Utica Observer-Dispatch:
Jennifer Brown is scared, and with good reason.
When Remington Arms laid off 105 people Aug. 22, they were chosen strictly based on seniority. Now, 26-year-old Jennifer, who was hired in January 2013, is No. 9 on the list.
“I have my family to support,” the mother of two said. “A house, a car payment.”
“The morale in (the Ilion factory) is really low and people are waiting for more,” said her father, Frank “Rusty” Brown, chairman of the UMWA Local 717 Compac Committee.
For a family such as the Browns, more layoffs could be detrimental.
Rusty’s mother, Barbara, 71, joined Remington in the 1970s on the bottom floor, slowly working her way upward in the million-square-foot facility before retiring in 2005. Her husband, Steve, worked there, too.
Rusty and his wife, Lisha, followed in their footsteps in the mid-1990s — Rusty a furnace technician and Lisha working in inventory control.
Now, Jennifer and her sister Jessica have carried on the tradition.
Jessica, 27, was hired in 2009 when Remington Arms was bringing in new product lines, such as Marlin brand firearms.
“I was working at Kmart before there,” she said. “Trying to support a kid off minimum wage is not easy.”
The Brown family epitomizes the Ilion-Remington Arms relationship.
“You’re looking at three generations of people who have the experience, who’ve gone into that factory and have learned from Day One and have advanced through the machinery changes,” Rusty said.
“(Remington Arms is) going to find a big difference in employees when they go to Alabama,” Barbara added.
Rusty doesn’t think the move has anything to do with politics, though.

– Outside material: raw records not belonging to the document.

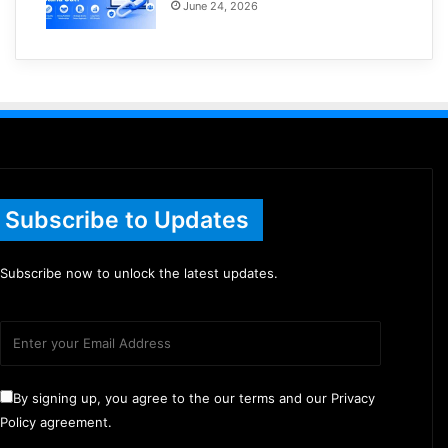
June 24, 2026
Subscribe to Updates
Subscribe now to unlock the latest updates.
By signing up, you agree to the our terms and our Privacy
Policy agreement.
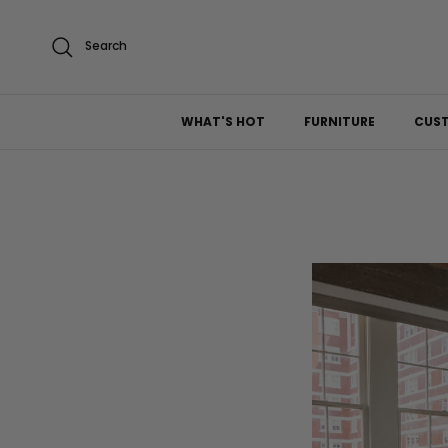
Skip to content
Search
WHAT'S HOT
FURNITURE
CUS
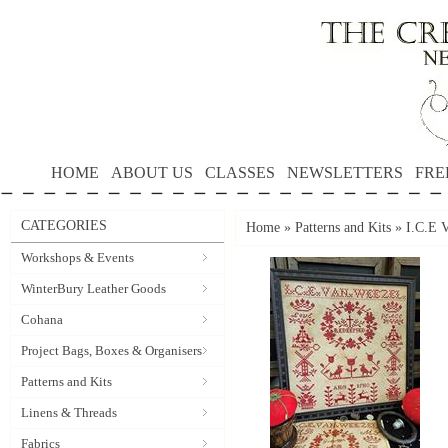
HOME
ABOUT US
CLASSES
NEWSLETTERS
FRE
CATEGORIES
Home
»
Patterns and Kits
»
I.C.E
Workshops & Events
WinterBury Leather Goods
Cohana
Project Bags, Boxes & Organisers
Patterns and Kits
Linens & Threads
Fabrics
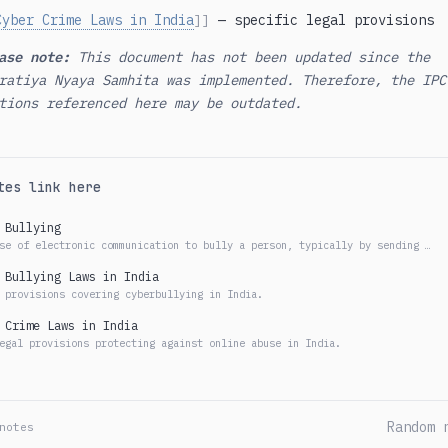
Cyber Crime Laws in India
— specific legal provisions
]]
ase note:
This document has not been updated since the
ratiya Nyaya Samhita was implemented. Therefore, the IPC
tions referenced here may be outdated.
tes link here
 Bullying
se of electronic communication to bully a person, typically by sending …
 Bullying Laws in India
 provisions covering cyberbullying in India.
 Crime Laws in India
egal provisions protecting against online abuse in India.
Random 
notes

“I’m tired of hearing everybody say, ‘It’s the SAFE Act and it’s Gov. Cuomo,’” Rusty said. “The company’s not telling anyone that.”

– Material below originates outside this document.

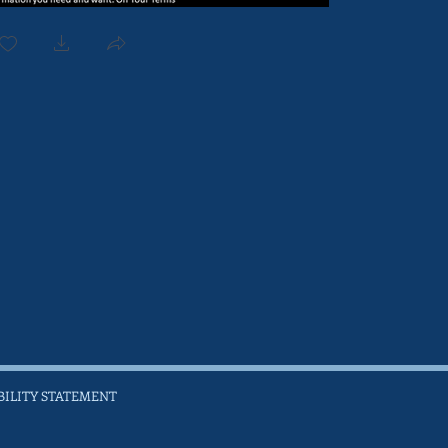
BILITY STATEMENT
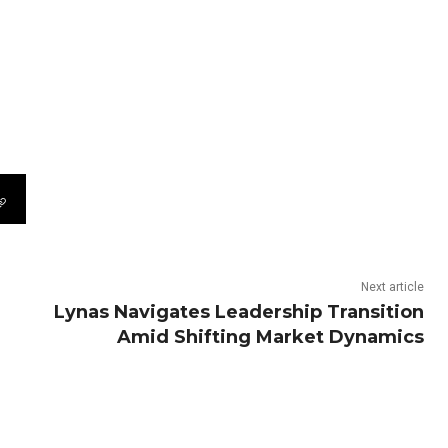
Next article
Lynas Navigates Leadership Transition
Amid Shifting Market Dynamics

Instead, he said, it’s because business has slowed down.
“The biggest thing with the upsurge that we had in hiring was that we were supposed to be the facility of choice,” Lisha said. “They brought everything to us.”
At its height, Rusty said, the Ilion facility was producing almost 2,000 Bushmasters a day — and that’s just one Remington Arms product.
“We overproduced,” he said. “We did what was demanded, or asked, of us. We met every challenge we had. Now, we see product lines going away.”
And with those lines went the jobs.
So exactly what difference will Remington find in employees when they move to Alabama, except for non-union wages and the corollary company loyalty? Is he suggesting that the “hicks” in Alabama can’t do what he can do? There are good mechanics in Alabama too, sir.
To him, it has nothing to do with politics. It has everything to do with the fact that they did everything demanded of them, they met all obligations and expectations, and so they overproduced and are now in a pickle.
Sour grapes much? Does he think the union should have held back some on the production line? Perhaps they would still have a job if the union had just done their job.
And there you have it, folks. Unions. Nothing more needs to be said. Just watching and listening explains everything.